=== YOUR TASK ===
Output the exact lines that start at the one containing "Die Freispielfunktion mit progressivem" and continue to the last line of the entries below; do not output pictures.

[Collected data]
+---+
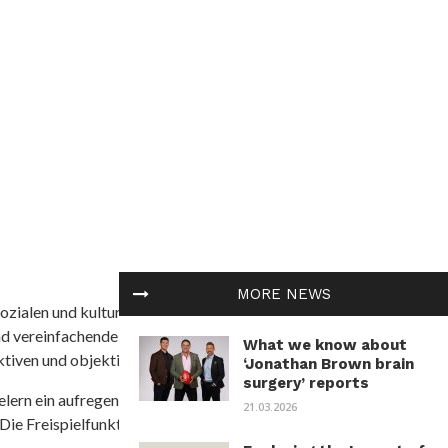
MORE NEWS
ozialen und kulturellen Themen in Afrika befasst. Es
nd vereinfachende Interpretationen. African
What we know about
tiven und objektive Informationen zu bieten.
‘Jonathan Brown brain
surgery’ reports
ielern ein aufregendes Unterwasserabenteuer mit der
21.03.2026
 Die Freispielfunktion mit progressivem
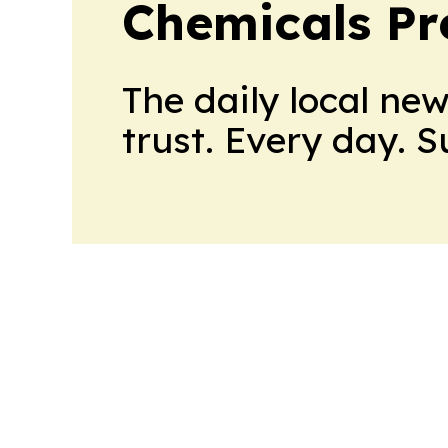
Chemicals Pr
The daily local ne
trust. Every day.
+---+
=== EXERCISE OUTPUT ===
 Die Freispielfunktion mit progressivem
Chemicals Pr
The daily local ne
trust. Every day.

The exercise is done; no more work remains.